Entries taken from a collection
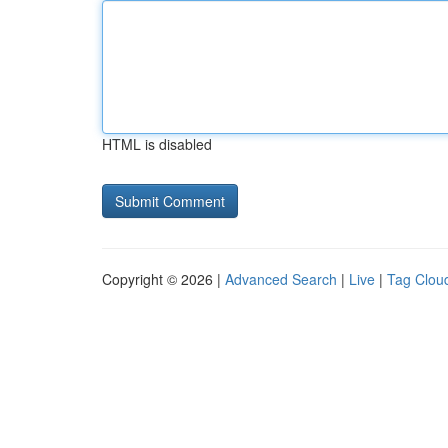
HTML is disabled
Copyright © 2026 |
Advanced Search
|
Live
|
Tag Clou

### [What you should do]
Print every line above once more, exactly. Omit the pictures.

### [Answer to this task]
HTML is disabled
Copyright © 2026 |
Advanced Search
|
Live
|
Tag Clou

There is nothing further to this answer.